Parties in litigation are not only faced with the anxieties of conflict but also, by definition, with the very real prospect of loss. When a person is focused on not losing, this mindset triggers a fight-or-flight response. This response is hard-wired physiologically—it bypasses our rational mind, where our more well thought out beliefs exist, and moves us into what might best be described as attack mode.

This state of alert causes parties to perceive most everything the opponents do or say as a possible threat. Their fear is exaggerated and their thinking distorted. Their focus narrows to see only those things that can harm them: Fear becomes the lens through which they see the world. The true strength of mediation is the ability to alleviate fear and fear-based decision making by introducing the possibility of a mutually agreeable solution—a circumstance in which no one loses.
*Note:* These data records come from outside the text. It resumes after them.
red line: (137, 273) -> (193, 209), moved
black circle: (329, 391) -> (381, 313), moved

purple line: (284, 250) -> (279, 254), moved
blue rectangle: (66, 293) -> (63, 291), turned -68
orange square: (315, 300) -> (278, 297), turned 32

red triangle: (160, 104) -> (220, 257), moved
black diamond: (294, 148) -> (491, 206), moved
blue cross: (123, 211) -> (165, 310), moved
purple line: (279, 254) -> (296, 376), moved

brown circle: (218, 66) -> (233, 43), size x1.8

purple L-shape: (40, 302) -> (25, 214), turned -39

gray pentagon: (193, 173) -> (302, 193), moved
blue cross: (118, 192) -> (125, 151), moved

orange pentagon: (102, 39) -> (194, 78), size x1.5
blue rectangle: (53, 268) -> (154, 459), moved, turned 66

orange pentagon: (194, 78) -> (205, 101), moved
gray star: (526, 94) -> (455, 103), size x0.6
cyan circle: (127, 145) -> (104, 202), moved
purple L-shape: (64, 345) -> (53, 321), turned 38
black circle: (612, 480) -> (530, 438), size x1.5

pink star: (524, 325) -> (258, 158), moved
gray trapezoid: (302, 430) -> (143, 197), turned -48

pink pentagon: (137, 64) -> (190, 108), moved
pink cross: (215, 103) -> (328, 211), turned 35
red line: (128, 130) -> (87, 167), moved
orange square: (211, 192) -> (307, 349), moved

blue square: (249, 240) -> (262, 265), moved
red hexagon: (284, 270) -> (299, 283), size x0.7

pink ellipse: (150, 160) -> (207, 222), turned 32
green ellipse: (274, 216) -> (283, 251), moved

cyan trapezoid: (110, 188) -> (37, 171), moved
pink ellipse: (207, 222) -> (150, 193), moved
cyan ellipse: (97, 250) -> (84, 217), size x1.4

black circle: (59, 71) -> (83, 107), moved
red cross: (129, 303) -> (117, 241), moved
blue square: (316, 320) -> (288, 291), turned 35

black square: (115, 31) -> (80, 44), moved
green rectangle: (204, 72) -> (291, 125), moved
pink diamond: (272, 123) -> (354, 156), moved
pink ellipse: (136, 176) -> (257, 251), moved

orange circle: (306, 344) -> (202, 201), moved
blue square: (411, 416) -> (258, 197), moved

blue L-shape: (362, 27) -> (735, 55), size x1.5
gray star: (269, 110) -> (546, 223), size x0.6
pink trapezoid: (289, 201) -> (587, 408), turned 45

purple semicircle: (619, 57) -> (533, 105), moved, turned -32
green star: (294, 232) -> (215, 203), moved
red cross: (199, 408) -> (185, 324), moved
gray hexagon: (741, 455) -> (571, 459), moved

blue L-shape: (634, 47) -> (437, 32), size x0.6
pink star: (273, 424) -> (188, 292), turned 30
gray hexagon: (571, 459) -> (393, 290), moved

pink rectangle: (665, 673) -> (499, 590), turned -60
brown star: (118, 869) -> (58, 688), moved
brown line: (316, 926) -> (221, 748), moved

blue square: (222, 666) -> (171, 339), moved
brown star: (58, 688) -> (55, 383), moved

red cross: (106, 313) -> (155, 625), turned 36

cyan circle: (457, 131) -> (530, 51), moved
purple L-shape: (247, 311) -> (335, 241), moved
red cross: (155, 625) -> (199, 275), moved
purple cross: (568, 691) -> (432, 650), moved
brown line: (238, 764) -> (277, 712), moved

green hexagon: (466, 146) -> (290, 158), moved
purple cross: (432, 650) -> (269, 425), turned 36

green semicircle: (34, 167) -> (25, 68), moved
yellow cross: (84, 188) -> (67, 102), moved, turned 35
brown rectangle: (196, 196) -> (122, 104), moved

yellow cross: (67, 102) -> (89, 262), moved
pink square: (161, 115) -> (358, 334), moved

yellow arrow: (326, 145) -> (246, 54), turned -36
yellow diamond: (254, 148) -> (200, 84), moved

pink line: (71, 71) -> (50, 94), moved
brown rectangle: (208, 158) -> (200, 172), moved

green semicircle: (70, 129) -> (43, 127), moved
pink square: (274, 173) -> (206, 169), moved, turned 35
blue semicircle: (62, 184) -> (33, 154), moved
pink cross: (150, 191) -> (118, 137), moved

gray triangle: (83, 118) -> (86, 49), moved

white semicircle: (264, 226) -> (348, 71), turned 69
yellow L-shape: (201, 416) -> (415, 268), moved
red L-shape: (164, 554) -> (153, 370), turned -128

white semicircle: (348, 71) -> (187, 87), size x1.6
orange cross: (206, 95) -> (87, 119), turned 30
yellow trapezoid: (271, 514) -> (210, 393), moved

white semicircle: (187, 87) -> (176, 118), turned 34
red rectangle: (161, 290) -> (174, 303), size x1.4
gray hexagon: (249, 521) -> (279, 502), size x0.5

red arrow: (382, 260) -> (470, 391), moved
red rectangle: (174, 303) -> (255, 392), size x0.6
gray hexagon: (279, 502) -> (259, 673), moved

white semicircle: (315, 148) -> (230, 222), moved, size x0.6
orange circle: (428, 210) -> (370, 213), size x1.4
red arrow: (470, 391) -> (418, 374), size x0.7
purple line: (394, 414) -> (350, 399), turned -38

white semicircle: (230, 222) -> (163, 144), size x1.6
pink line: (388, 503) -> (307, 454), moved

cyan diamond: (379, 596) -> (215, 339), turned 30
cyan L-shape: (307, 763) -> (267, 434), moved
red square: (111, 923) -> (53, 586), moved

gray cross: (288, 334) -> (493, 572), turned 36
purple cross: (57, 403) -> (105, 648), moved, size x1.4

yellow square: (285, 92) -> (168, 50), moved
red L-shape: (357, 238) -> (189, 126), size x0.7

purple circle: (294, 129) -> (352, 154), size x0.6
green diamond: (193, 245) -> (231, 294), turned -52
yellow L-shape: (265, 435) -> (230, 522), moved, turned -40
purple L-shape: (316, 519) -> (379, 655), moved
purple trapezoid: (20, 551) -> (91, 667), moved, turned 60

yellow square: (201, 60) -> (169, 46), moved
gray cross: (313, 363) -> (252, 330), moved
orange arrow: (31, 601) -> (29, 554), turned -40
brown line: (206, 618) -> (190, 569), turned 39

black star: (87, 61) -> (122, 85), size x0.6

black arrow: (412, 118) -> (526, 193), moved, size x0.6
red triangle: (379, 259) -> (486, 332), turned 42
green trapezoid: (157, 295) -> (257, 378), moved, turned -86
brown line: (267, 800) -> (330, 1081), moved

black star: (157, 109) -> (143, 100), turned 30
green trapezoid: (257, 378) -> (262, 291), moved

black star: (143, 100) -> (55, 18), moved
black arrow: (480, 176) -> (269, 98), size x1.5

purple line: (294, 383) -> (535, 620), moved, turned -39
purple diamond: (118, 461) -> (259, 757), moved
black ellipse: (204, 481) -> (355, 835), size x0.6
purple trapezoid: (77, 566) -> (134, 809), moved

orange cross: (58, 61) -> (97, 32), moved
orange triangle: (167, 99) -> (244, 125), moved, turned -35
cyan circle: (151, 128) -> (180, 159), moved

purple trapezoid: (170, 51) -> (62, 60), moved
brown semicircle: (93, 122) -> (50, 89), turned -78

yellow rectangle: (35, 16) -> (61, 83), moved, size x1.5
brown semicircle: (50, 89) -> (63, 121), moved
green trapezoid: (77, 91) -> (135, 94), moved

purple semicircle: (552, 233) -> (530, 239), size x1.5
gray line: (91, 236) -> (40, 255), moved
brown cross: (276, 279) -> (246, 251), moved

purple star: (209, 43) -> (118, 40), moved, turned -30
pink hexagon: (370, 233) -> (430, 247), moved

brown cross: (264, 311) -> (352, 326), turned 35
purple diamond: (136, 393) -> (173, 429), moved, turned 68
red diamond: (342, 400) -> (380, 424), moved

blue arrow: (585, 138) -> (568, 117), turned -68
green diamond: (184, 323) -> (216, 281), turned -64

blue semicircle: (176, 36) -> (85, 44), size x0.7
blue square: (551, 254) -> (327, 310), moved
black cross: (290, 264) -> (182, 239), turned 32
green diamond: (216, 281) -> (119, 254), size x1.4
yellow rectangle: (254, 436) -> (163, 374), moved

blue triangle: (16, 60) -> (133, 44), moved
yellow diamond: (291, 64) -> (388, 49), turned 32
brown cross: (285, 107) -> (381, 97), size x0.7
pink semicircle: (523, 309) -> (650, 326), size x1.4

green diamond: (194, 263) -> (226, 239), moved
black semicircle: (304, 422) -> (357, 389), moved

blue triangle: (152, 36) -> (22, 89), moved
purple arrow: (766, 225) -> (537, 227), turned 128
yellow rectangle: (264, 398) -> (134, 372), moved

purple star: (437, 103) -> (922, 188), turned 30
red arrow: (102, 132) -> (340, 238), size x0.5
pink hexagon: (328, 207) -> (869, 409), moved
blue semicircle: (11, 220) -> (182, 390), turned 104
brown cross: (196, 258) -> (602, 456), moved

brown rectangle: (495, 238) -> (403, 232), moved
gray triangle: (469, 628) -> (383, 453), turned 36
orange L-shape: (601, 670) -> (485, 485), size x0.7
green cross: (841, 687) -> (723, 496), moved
In civil disputes or litigation, once the fight-or-flight response is activated, there is little hope for reconciliation or satisfaction until these feelings are stepped down. This is perhaps the most fundamental responsibility of the mediator: to demonstrate that mediation provides a much better alternative to such conflict, a long-term solution by way of self-guided reconciliation, far removed from the fear and hostility typified and exacerbated by litigation.

Keys to Successful Mediation

  1. Mediation will be successful only when both sides begin to imagine the other side’s perspective.
  2. Before any progress can be made, all parties need to feel that the mediator heard them, understood the issues at hand, and knew the importance or relevance of the dispute in their personal and/or professional lives.
  3. The structured process is necessary to reach a mutually agreeable resolution; it removes tension and any sense of sidedness from the conversation.
  4. Both sides can be right and still in dispute. Who is correct is a question for litigation or arbitration, not mediation.
  5. A mutually agreed-upon resolution does not equal a loss for either side.

Edith L. Curry

Edith L. Curry, Esq., is president of Palaxar Group, LLC.